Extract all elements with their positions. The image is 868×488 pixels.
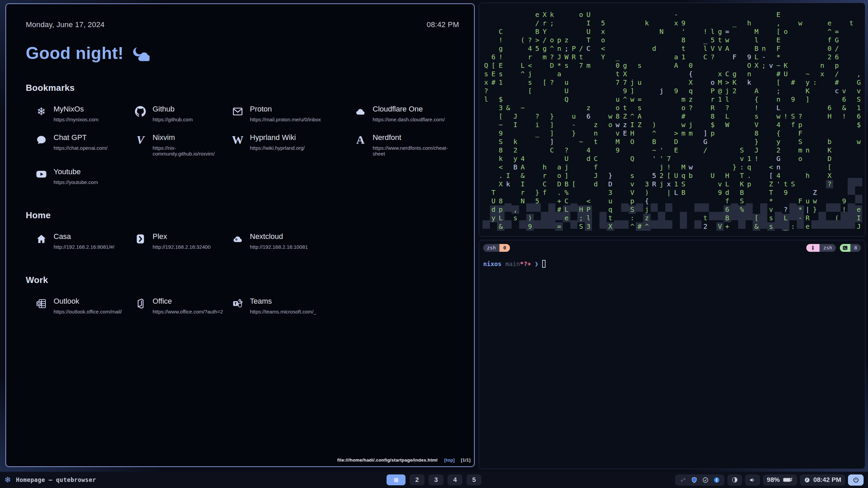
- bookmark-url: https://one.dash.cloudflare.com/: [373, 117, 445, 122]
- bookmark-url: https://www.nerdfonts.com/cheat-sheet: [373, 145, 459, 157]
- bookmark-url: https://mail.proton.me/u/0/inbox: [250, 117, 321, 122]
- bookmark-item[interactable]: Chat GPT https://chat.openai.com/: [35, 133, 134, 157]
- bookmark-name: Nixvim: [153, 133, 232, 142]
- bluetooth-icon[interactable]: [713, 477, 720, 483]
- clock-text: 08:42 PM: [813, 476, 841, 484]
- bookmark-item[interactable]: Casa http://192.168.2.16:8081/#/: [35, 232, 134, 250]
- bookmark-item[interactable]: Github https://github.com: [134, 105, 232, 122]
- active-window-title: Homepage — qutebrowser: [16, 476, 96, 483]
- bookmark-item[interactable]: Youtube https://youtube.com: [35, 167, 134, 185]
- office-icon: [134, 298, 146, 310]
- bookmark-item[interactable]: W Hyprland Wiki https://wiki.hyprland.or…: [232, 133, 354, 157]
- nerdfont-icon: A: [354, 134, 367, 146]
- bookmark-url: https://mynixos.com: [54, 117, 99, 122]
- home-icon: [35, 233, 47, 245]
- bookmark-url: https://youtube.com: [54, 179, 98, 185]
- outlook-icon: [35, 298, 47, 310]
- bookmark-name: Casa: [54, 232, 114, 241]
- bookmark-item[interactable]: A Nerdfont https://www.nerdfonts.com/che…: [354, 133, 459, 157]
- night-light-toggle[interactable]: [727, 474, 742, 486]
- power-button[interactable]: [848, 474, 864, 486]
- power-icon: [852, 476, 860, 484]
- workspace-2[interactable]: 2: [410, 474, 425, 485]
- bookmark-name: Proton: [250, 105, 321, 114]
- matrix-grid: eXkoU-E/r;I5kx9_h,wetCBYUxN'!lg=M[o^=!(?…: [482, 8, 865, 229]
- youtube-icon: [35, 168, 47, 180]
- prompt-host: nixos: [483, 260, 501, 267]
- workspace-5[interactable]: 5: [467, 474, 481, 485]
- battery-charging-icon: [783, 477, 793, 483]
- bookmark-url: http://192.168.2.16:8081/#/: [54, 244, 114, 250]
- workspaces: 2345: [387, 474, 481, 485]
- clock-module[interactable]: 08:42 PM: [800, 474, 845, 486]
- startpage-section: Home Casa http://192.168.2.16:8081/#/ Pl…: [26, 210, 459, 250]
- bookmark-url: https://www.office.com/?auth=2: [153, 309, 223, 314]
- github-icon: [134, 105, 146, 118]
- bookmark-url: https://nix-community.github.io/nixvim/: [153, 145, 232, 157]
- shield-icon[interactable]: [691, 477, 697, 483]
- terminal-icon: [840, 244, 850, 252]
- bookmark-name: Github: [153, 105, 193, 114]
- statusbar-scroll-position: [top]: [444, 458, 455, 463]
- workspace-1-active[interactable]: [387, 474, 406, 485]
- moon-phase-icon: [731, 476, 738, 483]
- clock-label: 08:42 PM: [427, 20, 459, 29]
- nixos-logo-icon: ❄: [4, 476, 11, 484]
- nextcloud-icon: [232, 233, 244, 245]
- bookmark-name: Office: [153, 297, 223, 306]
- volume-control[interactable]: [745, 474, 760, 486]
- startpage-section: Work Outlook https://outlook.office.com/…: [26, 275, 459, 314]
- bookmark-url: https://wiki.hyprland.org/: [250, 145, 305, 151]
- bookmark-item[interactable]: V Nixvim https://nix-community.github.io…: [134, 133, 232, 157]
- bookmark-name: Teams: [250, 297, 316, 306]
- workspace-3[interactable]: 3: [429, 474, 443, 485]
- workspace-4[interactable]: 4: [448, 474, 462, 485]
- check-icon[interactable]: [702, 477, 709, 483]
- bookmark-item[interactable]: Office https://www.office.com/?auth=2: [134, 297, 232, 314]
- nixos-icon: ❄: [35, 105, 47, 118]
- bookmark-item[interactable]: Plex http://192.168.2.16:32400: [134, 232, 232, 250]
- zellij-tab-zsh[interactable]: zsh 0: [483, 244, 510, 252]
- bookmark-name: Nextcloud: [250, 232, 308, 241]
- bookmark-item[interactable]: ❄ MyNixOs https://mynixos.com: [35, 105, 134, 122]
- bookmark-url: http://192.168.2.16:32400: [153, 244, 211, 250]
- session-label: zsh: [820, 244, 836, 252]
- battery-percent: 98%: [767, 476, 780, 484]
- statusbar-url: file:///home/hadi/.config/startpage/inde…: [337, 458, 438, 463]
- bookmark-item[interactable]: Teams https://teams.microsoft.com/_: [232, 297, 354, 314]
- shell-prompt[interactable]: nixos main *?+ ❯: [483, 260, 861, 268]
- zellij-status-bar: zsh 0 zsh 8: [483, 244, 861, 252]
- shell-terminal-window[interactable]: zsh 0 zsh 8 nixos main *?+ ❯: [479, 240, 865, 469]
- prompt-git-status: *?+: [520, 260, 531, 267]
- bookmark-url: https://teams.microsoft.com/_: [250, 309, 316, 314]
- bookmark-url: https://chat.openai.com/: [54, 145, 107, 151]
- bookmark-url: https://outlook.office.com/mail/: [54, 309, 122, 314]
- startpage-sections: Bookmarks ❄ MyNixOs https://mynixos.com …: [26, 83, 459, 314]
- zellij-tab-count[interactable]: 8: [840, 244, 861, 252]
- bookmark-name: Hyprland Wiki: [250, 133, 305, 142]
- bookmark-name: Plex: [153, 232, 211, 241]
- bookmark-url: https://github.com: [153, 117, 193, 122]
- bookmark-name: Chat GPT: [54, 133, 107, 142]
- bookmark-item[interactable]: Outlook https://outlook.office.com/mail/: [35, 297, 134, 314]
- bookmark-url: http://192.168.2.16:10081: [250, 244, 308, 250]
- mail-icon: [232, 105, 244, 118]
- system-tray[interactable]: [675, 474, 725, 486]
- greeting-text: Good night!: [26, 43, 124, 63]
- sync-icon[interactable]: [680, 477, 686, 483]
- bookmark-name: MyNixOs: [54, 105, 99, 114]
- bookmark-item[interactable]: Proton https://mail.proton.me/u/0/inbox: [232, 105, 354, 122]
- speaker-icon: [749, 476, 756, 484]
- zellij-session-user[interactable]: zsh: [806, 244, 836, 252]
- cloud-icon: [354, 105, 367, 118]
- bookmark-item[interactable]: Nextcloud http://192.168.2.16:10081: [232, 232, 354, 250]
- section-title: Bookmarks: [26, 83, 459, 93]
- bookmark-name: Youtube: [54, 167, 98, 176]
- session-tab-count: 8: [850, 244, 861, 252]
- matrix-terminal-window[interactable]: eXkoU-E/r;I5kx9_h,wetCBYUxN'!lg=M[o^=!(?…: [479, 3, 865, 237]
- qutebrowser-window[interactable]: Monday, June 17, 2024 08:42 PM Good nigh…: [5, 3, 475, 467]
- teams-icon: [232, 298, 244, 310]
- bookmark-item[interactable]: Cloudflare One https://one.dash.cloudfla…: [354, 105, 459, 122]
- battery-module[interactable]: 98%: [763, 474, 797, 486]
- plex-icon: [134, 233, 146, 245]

· · · · ·

Please retype every record above exactly, leaving out the pictures.

Extract all elements with their positions. The image is 868×488 pixels.
- bookmark-url: https://one.dash.cloudflare.com/: [373, 117, 445, 122]
- bookmark-url: https://www.nerdfonts.com/cheat-sheet: [373, 145, 459, 157]
- bookmark-url: https://mail.proton.me/u/0/inbox: [250, 117, 321, 122]
- bookmark-item[interactable]: Chat GPT https://chat.openai.com/: [35, 133, 134, 157]
- bookmark-name: Nixvim: [153, 133, 232, 142]
- bluetooth-icon[interactable]: [713, 477, 720, 483]
- clock-text: 08:42 PM: [813, 476, 841, 484]
- bookmark-item[interactable]: Casa http://192.168.2.16:8081/#/: [35, 232, 134, 250]
- bookmark-item[interactable]: Github https://github.com: [134, 105, 232, 122]
- active-window-title: Homepage — qutebrowser: [16, 476, 96, 483]
- bookmark-item[interactable]: Youtube https://youtube.com: [35, 167, 134, 185]
- office-icon: [134, 298, 146, 310]
- bookmark-item[interactable]: W Hyprland Wiki https://wiki.hyprland.or…: [232, 133, 354, 157]
- nerdfont-icon: A: [354, 134, 367, 146]
- bookmark-url: https://mynixos.com: [54, 117, 99, 122]
- home-icon: [35, 233, 47, 245]
- bookmark-url: https://youtube.com: [54, 179, 98, 185]
- outlook-icon: [35, 298, 47, 310]
- bookmark-name: Casa: [54, 232, 114, 241]
- bookmark-item[interactable]: A Nerdfont https://www.nerdfonts.com/che…: [354, 133, 459, 157]
- night-light-toggle[interactable]: [727, 474, 742, 486]
- power-button[interactable]: [848, 474, 864, 486]
- power-icon: [852, 476, 860, 484]
- workspace-2[interactable]: 2: [410, 474, 425, 485]
- bookmark-name: Proton: [250, 105, 321, 114]
- matrix-grid: eXkoU-E/r;I5kx9_h,wetCBYUxN'!lg=M[o^=!(?…: [482, 8, 865, 229]
- youtube-icon: [35, 168, 47, 180]
- prompt-host: nixos: [483, 260, 501, 267]
- workspace-5[interactable]: 5: [467, 474, 481, 485]
- battery-charging-icon: [783, 477, 793, 483]
- bookmark-url: http://192.168.2.16:8081/#/: [54, 244, 114, 250]
- workspaces: 2345: [387, 474, 481, 485]
- clock-module[interactable]: 08:42 PM: [800, 474, 845, 486]
- startpage-section: Home Casa http://192.168.2.16:8081/#/ Pl…: [26, 210, 459, 250]
- bookmark-url: https://www.office.com/?auth=2: [153, 309, 223, 314]
- github-icon: [134, 105, 146, 118]
- bookmark-url: https://nix-community.github.io/nixvim/: [153, 145, 232, 157]
- shield-icon[interactable]: [691, 477, 697, 483]
- terminal-icon: [840, 244, 850, 252]
- bookmark-name: Github: [153, 105, 193, 114]
- statusbar-scroll-position: [top]: [444, 458, 455, 463]
- workspace-1-active[interactable]: [387, 474, 406, 485]
- moon-phase-icon: [731, 476, 738, 483]
- clock-label: 08:42 PM: [427, 20, 459, 29]
- nixos-logo-icon: ❄: [4, 476, 11, 484]
- nextcloud-icon: [232, 233, 244, 245]
- bookmark-name: Office: [153, 297, 223, 306]
- volume-control[interactable]: [745, 474, 760, 486]
- startpage-section: Work Outlook https://outlook.office.com/…: [26, 275, 459, 314]
- bookmark-url: https://wiki.hyprland.org/: [250, 145, 305, 151]
- bookmark-item[interactable]: V Nixvim https://nix-community.github.io…: [134, 133, 232, 157]
- bookmark-name: Teams: [250, 297, 316, 306]
- workspace-3[interactable]: 3: [429, 474, 443, 485]
- workspace-4[interactable]: 4: [448, 474, 462, 485]
- check-icon[interactable]: [702, 477, 709, 483]
- bookmark-item[interactable]: Office https://www.office.com/?auth=2: [134, 297, 232, 314]
- nixos-icon: ❄: [35, 105, 47, 118]
- bookmark-item[interactable]: Plex http://192.168.2.16:32400: [134, 232, 232, 250]
- zellij-tab-zsh[interactable]: zsh 0: [483, 244, 510, 252]
- bookmark-name: Nextcloud: [250, 232, 308, 241]
- bookmark-item[interactable]: ❄ MyNixOs https://mynixos.com: [35, 105, 134, 122]
- bookmark-url: http://192.168.2.16:32400: [153, 244, 211, 250]
- session-label: zsh: [820, 244, 836, 252]
- battery-percent: 98%: [767, 476, 780, 484]
- statusbar-url: file:///home/hadi/.config/startpage/inde…: [337, 458, 438, 463]
- bookmark-item[interactable]: Teams https://teams.microsoft.com/_: [232, 297, 354, 314]
- shell-prompt[interactable]: nixos main *?+ ❯: [483, 260, 861, 268]
- zellij-status-bar: zsh 0 zsh 8: [483, 244, 861, 252]
- shell-terminal-window[interactable]: zsh 0 zsh 8 nixos main *?+ ❯: [479, 240, 865, 469]
- prompt-git-status: *?+: [520, 260, 531, 267]
- bookmark-url: https://teams.microsoft.com/_: [250, 309, 316, 314]
- bookmark-url: https://chat.openai.com/: [54, 145, 107, 151]
- bookmark-url: https://outlook.office.com/mail/: [54, 309, 122, 314]
- startpage-sections: Bookmarks ❄ MyNixOs https://mynixos.com …: [26, 83, 459, 314]
- zellij-tab-count[interactable]: 8: [840, 244, 861, 252]
- bookmark-name: Hyprland Wiki: [250, 133, 305, 142]
- bookmark-name: Plex: [153, 232, 211, 241]
- bookmark-url: https://github.com: [153, 117, 193, 122]
- bookmark-name: Chat GPT: [54, 133, 107, 142]
- bookmark-item[interactable]: Outlook https://outlook.office.com/mail/: [35, 297, 134, 314]
- bookmark-url: http://192.168.2.16:10081: [250, 244, 308, 250]
- mail-icon: [232, 105, 244, 118]
- system-tray[interactable]: [675, 474, 725, 486]
- greeting-text: Good night!: [26, 43, 124, 63]
- sync-icon[interactable]: [680, 477, 686, 483]
- bookmark-name: MyNixOs: [54, 105, 99, 114]
- bookmark-item[interactable]: Proton https://mail.proton.me/u/0/inbox: [232, 105, 354, 122]
- speaker-icon: [749, 476, 756, 484]
- zellij-session-user[interactable]: zsh: [806, 244, 836, 252]
- cloud-icon: [354, 105, 367, 118]
- bookmark-item[interactable]: Nextcloud http://192.168.2.16:10081: [232, 232, 354, 250]
- section-title: Bookmarks: [26, 83, 459, 93]
- bookmark-name: Youtube: [54, 167, 98, 176]
- session-tab-count: 8: [850, 244, 861, 252]
- matrix-terminal-window[interactable]: eXkoU-E/r;I5kx9_h,wetCBYUxN'!lg=M[o^=!(?…: [479, 3, 865, 237]
- qutebrowser-window[interactable]: Monday, June 17, 2024 08:42 PM Good nigh…: [5, 3, 475, 467]
- teams-icon: [232, 298, 244, 310]
- bookmark-item[interactable]: Cloudflare One https://one.dash.cloudfla…: [354, 105, 459, 122]
- battery-module[interactable]: 98%: [763, 474, 797, 486]
- plex-icon: [134, 233, 146, 245]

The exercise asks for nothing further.